I was talking with a friend the other day. For the purposes of this story, let’s call her Mary Rose. MR told me about encountering a man on her morning walk: the classic skid row drunk. He was dirty, his hands were bloody from falling down, and he asked Mary Rose repeatedly if she wanted to meet Mr. Wonderful. MR was a bit concerned that he might pull Mr. Wonderful out of his pants, but then he clarified that he was Mr. Wonderful. She smiled politely and continued walking. In retrospect, she regretted not saying, “Yes, you are wonderful. Try to remember that.”
“Why do we forget who we are?” I asked her, not rhetorically in the least. She is wise in such matters.
She offered that we all have choruses of critical voices in our heads that often drown out our own knowledge of ourselves.
Right. Radio station KFKD.
This week I found myself immobilized by a dilemma that keeps cropping up for me: how to balance writing and editing. As a Libran, balance is important to me.

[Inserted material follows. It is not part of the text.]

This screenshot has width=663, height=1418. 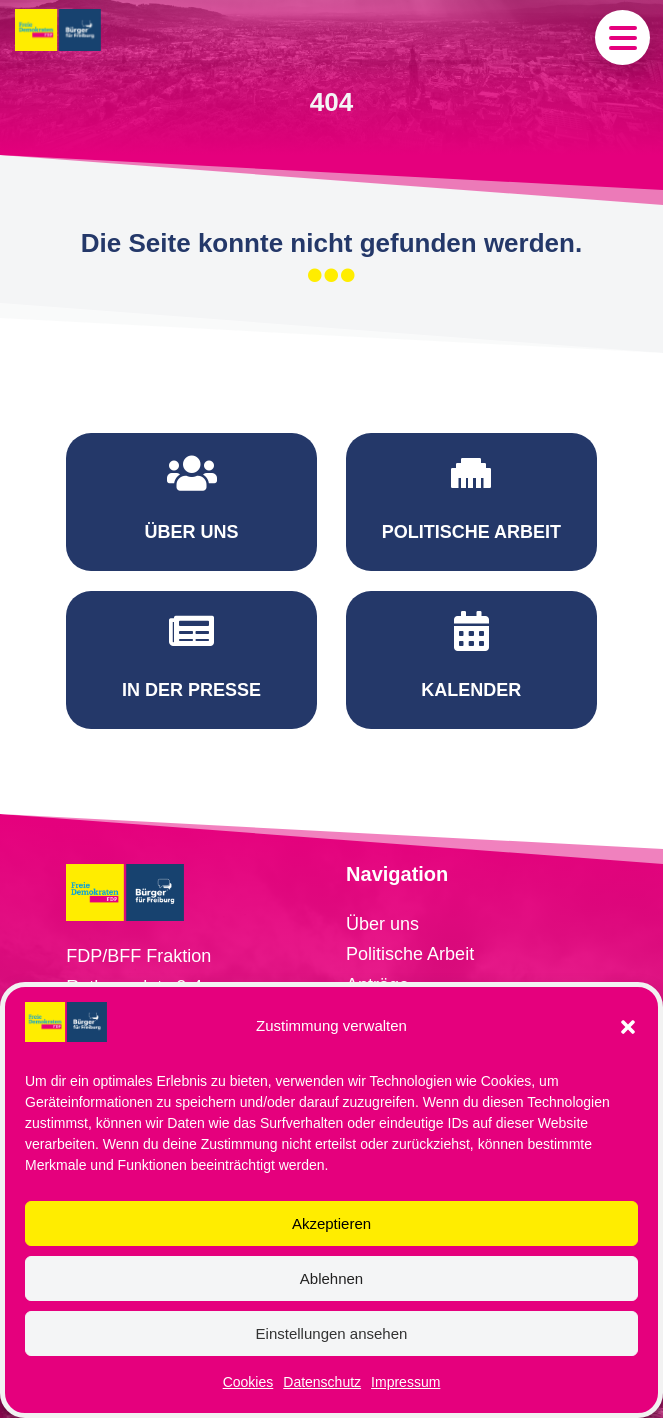 I want to click on Akzeptieren, so click(x=331, y=1223).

But anyone who believes Librans are balanced misses the point about Librans and balance. Yes, we spend our lives seeking it, but 95% of the time, we are wildly unbalanced. Like yo-yos, we alternately fast and binge. We are social butterflies one week and recluses the next. We crave balance, but it’s an impossible state for us to maintain.

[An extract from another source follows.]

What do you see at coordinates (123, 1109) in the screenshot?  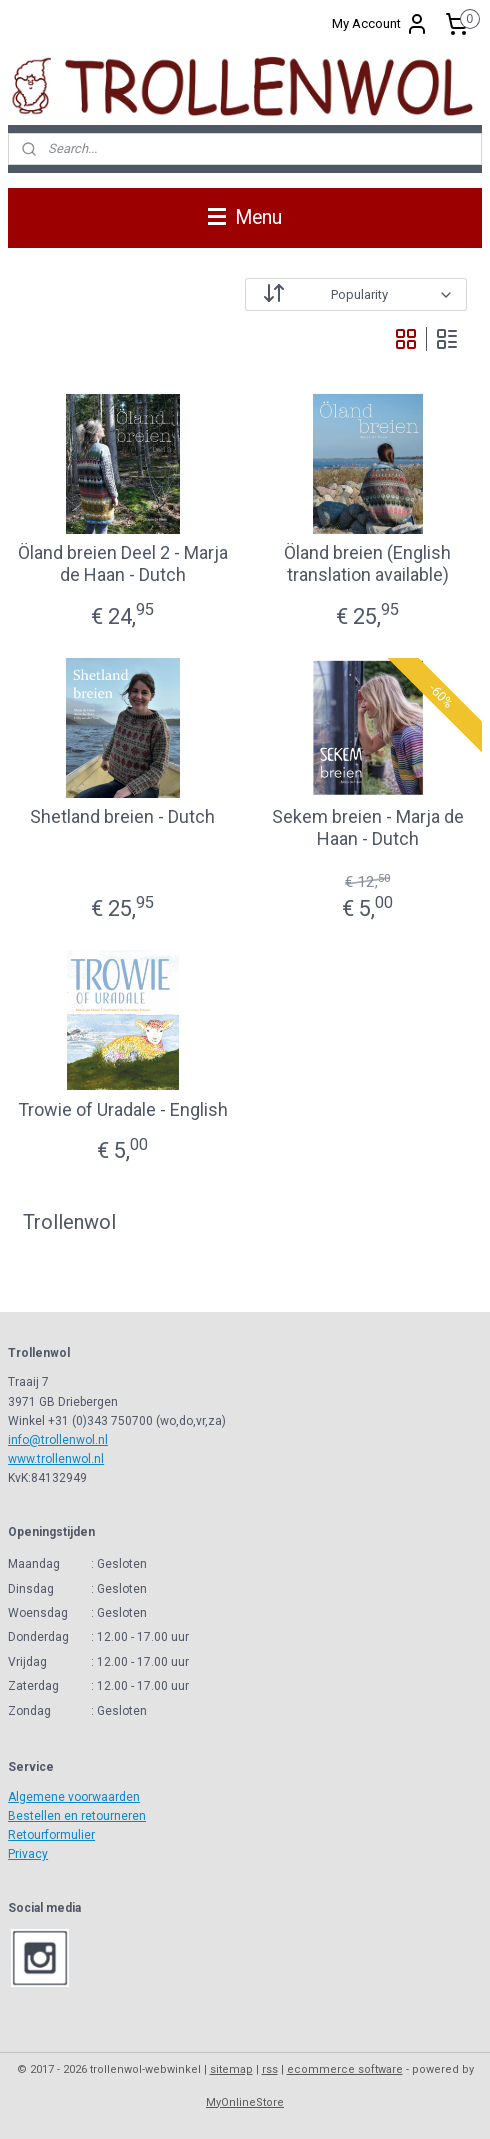 I see `Trowie of Uradale - English` at bounding box center [123, 1109].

Being self-employed as an editor—and the one who is responsible to keep our financial boat afloat—I often let my writing slide in favour of paid editing work. When I’m engaged in an editing project, I frequently work all hours of the day and night. The activities that keep me balanced—writing, riding my stationary cycle, walking the dog, tending my garden, spending time with family and friends—are pushed to the margins. When the project ends I swing in the opposite direction, frantically trying to regain my equilibrium. But I’m not the kind of person who skates on the surface of anything. As I delve more deeply into my writing, I can feel myself start to fret about “wasting” time because I’m not earning money. And not only do I stress about whether to edit or write, I agonize over which of my two books should take precedence. If I choose to focus on the local history, I quickly get engulfed in researching it and precious little writing ever takes place. Before I know it, I’m immobilized by indecision. Depression is indecision’s twin sister, and to ward off her long tentacles, I play Scrabble on Facebook, binge on chocolate chip cookies and nightly marathons of Dexter or The Good Wife. Then a big editing job comes along and the cycle starts all over again. Rinse. Repeat.

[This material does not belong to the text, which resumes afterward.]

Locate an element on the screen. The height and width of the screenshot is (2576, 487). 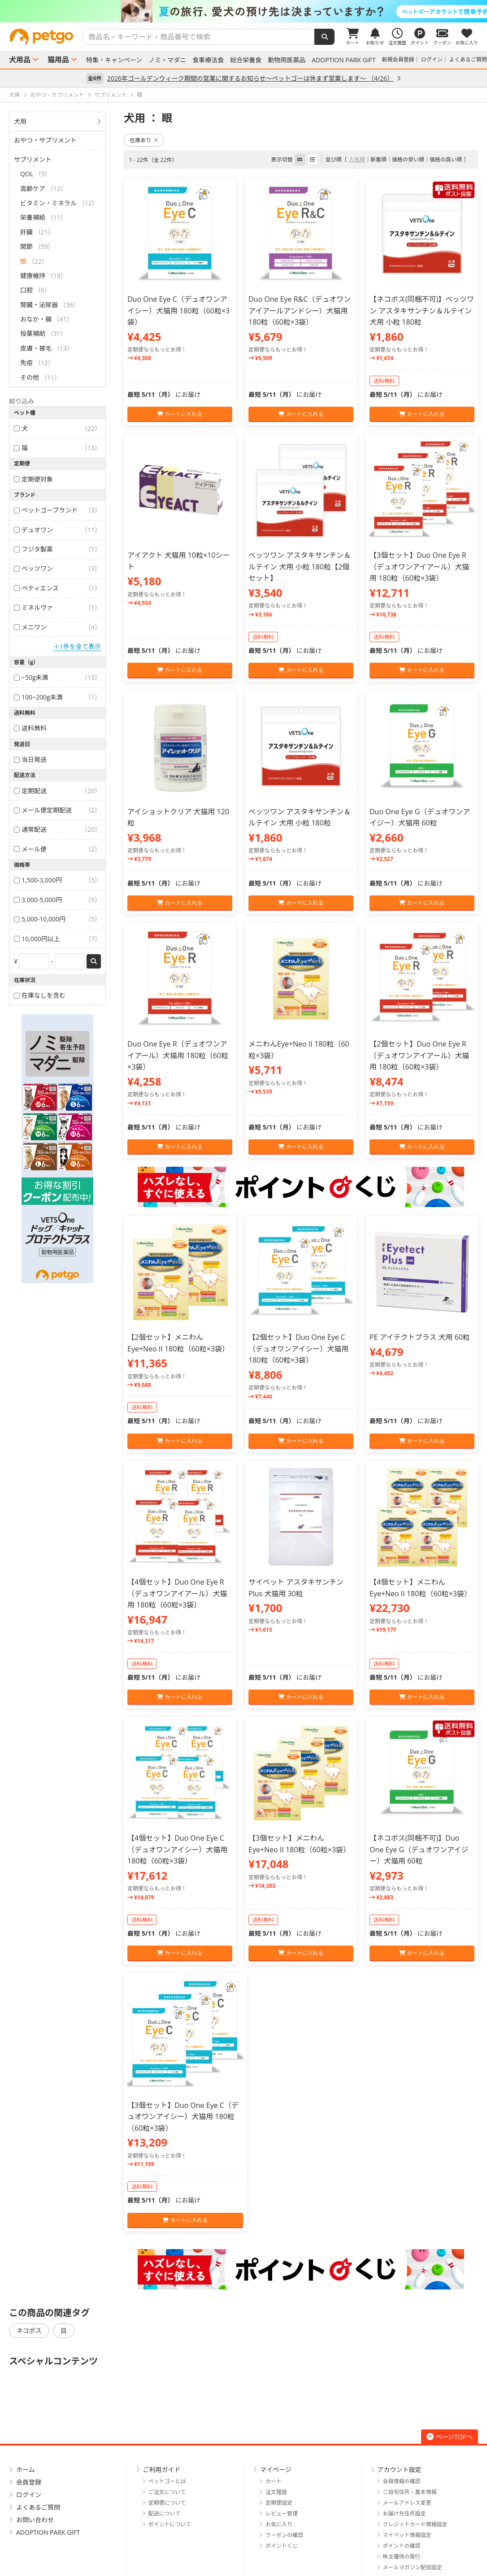
マイページ is located at coordinates (275, 2469).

Through it all, radio station KFKD clamours constantly: Do this. No, that. Why aren’t you working? There you go again, not writing. Can’t you do both? You’re a grownup now, this shouldn’t be an issue anymore.
All of that noise makes it hard sometimes to remember who I am.
So I turn to the tarot. For twenty years or more, I’ve been using the Motherpeace tarot to tap into my inner knowledge of myself. Lately I keep drawing the same few cards: 5 of Discs (there’s the worry about money); Lovers (an important choice I have to make); 3 of Swords (what’s that all about?)
It’s taken me all morning to puzzle it out. Three swords: writing, editing, researching.
I forgot who I am again, but it’s right there at the top of my blog: The commatologist is a writer, editor, and researcher.
This morning I worked out a weekly schedule that allows ample time for each sword. I don’t know how long I’ll be able to keep them balanced, but I’m going to try.